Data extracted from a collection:
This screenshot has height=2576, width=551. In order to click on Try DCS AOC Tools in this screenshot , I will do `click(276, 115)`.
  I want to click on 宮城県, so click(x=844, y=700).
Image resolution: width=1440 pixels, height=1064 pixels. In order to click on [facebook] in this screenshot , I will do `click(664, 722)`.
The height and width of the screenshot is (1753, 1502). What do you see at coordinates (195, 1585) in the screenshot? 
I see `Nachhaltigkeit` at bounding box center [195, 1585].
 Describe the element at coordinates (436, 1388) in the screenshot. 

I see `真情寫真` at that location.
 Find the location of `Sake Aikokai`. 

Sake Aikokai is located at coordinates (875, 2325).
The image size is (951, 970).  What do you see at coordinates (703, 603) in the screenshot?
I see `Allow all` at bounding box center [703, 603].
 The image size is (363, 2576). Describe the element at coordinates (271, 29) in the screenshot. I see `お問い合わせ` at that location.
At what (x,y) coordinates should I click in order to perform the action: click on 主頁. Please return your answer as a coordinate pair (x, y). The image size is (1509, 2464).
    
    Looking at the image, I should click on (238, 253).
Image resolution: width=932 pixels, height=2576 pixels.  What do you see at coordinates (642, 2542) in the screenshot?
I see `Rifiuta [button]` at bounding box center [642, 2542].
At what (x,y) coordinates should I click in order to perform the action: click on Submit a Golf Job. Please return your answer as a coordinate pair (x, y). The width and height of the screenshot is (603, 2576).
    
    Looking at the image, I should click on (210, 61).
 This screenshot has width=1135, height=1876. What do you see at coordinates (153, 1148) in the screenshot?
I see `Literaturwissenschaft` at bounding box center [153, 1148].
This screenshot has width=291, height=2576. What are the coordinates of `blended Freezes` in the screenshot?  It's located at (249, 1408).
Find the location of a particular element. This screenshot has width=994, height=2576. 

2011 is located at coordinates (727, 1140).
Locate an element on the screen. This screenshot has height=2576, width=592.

### Exercise brief:
Retype the data in full, exactly.

### Exercise output:
This screenshot has height=2576, width=551. In order to click on Try DCS AOC Tools in this screenshot , I will do `click(276, 115)`.
  I want to click on 宮城県, so click(x=844, y=700).
Image resolution: width=1440 pixels, height=1064 pixels. In order to click on [facebook] in this screenshot , I will do `click(664, 722)`.
The height and width of the screenshot is (1753, 1502). What do you see at coordinates (195, 1585) in the screenshot? 
I see `Nachhaltigkeit` at bounding box center [195, 1585].
 Describe the element at coordinates (436, 1388) in the screenshot. 

I see `真情寫真` at that location.
 Find the location of `Sake Aikokai`. 

Sake Aikokai is located at coordinates (875, 2325).
The image size is (951, 970).  What do you see at coordinates (703, 603) in the screenshot?
I see `Allow all` at bounding box center [703, 603].
 The image size is (363, 2576). Describe the element at coordinates (271, 29) in the screenshot. I see `お問い合わせ` at that location.
At what (x,y) coordinates should I click in order to perform the action: click on 主頁. Please return your answer as a coordinate pair (x, y). The image size is (1509, 2464).
    
    Looking at the image, I should click on (238, 253).
Image resolution: width=932 pixels, height=2576 pixels.  What do you see at coordinates (642, 2542) in the screenshot?
I see `Rifiuta [button]` at bounding box center [642, 2542].
At what (x,y) coordinates should I click in order to perform the action: click on Submit a Golf Job. Please return your answer as a coordinate pair (x, y). The width and height of the screenshot is (603, 2576).
    
    Looking at the image, I should click on (210, 61).
 This screenshot has width=1135, height=1876. What do you see at coordinates (153, 1148) in the screenshot?
I see `Literaturwissenschaft` at bounding box center [153, 1148].
This screenshot has width=291, height=2576. What are the coordinates of `blended Freezes` in the screenshot?  It's located at (249, 1408).
Find the location of a particular element. This screenshot has width=994, height=2576. 

2011 is located at coordinates (727, 1140).
Locate an element on the screen. This screenshot has height=2576, width=592.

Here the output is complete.